Thursday, May 04, 2006

Friday Animal Blogging -- Miscellaneous Edition

Okay, here is a random collection of animal pictures I've taken over the last week or so. It's full-on spring, and lots of critters are out there.

First off, we have a specimen of Eastern Eyed Click Beetle, Alaus oculatus. (I was able to identify it by looking through pictures at What's That Bug.) Not knowing it was a click beetle at the time, I didn't think to make it click. Pretty cool looking though.

I'm not sure exactly what species this is, but it's almost certainly a tree frog of the genus Hyla. Found him in my driveway last weekend.

In what Nick Matzke has referred to as my "accidental herp trap", I get these toads.

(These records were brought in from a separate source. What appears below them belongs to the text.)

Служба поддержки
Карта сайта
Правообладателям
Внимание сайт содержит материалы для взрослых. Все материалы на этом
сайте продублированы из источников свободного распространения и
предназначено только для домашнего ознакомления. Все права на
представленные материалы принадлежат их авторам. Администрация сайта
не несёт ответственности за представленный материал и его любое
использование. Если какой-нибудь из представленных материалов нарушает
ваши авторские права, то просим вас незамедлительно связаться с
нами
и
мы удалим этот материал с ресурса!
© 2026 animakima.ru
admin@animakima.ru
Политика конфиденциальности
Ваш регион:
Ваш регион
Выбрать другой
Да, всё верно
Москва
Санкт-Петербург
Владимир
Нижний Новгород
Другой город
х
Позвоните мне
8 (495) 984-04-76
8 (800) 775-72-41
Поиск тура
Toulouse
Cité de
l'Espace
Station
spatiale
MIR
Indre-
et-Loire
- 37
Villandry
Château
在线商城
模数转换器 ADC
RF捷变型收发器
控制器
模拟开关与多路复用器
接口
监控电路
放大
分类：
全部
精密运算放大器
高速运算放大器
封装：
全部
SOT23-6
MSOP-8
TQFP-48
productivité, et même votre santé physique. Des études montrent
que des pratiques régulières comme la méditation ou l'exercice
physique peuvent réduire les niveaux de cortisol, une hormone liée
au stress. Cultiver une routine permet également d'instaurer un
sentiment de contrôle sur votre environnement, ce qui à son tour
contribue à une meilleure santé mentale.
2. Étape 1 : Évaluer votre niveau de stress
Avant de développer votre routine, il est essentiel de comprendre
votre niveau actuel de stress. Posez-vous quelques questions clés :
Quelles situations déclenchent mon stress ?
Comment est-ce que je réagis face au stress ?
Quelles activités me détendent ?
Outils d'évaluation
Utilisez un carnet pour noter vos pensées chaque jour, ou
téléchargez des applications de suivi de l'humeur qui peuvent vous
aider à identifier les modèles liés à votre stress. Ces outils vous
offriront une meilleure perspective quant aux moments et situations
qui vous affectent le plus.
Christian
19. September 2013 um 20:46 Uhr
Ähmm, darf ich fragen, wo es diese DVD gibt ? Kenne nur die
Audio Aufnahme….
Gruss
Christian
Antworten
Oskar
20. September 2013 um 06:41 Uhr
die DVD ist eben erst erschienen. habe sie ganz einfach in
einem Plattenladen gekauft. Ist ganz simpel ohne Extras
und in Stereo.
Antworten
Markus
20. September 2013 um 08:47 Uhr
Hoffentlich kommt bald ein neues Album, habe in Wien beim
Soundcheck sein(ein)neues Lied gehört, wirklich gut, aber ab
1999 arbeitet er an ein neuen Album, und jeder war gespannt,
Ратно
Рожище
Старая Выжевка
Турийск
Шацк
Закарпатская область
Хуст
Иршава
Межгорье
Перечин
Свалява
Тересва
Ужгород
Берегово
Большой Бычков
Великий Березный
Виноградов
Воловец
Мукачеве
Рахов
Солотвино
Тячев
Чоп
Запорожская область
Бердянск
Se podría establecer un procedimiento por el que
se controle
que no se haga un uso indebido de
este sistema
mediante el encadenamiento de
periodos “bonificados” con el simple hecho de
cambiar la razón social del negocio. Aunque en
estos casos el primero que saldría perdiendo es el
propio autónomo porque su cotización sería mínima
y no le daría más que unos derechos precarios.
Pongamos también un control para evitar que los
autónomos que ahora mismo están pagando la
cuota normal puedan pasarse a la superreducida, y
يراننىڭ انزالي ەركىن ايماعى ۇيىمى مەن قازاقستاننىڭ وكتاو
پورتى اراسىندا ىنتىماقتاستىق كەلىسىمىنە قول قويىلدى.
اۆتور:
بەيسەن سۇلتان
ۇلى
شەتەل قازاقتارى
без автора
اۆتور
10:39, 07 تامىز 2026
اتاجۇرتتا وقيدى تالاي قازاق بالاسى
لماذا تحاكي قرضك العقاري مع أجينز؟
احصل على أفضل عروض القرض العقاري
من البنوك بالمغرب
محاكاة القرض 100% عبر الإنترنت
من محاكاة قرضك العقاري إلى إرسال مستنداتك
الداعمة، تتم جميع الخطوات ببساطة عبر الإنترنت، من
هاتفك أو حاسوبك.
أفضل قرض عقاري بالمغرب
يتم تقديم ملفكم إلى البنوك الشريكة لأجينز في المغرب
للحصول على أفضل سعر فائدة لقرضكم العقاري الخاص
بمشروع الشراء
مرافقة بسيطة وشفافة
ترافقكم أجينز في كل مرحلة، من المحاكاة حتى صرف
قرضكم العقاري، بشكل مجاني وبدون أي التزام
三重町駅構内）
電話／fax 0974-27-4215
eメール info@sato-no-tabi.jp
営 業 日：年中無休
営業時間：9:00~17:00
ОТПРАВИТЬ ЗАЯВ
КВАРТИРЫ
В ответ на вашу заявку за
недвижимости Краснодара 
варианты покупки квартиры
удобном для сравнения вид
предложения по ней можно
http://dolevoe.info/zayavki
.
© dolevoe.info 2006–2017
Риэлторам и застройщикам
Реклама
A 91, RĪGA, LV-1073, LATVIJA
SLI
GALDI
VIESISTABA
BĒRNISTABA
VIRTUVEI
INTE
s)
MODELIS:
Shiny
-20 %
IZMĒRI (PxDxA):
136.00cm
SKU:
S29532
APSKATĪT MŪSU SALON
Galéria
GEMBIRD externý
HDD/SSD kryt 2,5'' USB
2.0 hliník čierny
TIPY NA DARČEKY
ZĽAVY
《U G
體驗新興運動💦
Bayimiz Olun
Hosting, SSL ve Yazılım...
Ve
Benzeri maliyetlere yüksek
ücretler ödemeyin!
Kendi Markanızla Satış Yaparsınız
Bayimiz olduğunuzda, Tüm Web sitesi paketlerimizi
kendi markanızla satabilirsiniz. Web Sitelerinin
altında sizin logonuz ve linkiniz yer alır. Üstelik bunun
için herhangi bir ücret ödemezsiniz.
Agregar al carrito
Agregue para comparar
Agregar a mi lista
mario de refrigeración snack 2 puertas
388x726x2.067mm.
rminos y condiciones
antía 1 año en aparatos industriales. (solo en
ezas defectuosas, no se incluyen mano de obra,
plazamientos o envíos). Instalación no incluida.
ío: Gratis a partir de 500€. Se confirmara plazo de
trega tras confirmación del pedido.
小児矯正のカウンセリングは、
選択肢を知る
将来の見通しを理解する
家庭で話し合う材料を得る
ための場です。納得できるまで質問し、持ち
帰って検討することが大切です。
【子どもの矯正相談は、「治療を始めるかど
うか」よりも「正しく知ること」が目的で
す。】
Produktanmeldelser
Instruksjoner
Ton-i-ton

Lots of 'em. I've counted 7 or 8 at a time before, almost always at night. Unfortunately, I can't seem to figure out what kind of toad they are. And I've learned the hard way to watch where I step when walking out the door, especially when barefooted. There's nothing quite like the feel of a fellow vertebrate being squished under your shoeless foot. Aside from that bad encounter, the toads are pretty safe in the herp trap; lucky for them, they can get out (or at least, I assume they can, since they're gone by morning. Maybe they're all being eaten?)

Here's something else I found in my "herp trap", only it's not a herp. He's big, perhaps 4 inches. My guess is that it's the giant millipede Narceus americanus, but it's hard to tell. And I apologize about the picture; in my zeal to show some depth, I didn't have enough focal length.

I figured this guy would have a hard time getting out of the trap, so I helped him. And no, I didn't pick him up with my bare hands. Hell no.

Oh, and the poor broadhead skink, Eumeces laticpes. I blogged about these guys before. My previous specimen was female, but this one is a male -- you can tell by the bright red head. I have also seen a number of juveniles about with their cool looking blue tails, but they always run away before I can get the camera.

This guy was in a bad way. That's probably the only reason I could film him. His tail was missing and he had gashes across his body. I was even able to pick him up, and he went into a kind of "play dead" mode. Several minutes later, after I had put him down in a safe spot, he was no longer playing dead. He was dead. I felt bad for him, but that's life. Bad focus, on the other hand, is supposed to be avoidable.

And finally, we have the vicious beast felis catus, shown here in full meow mode, preparing to be pet.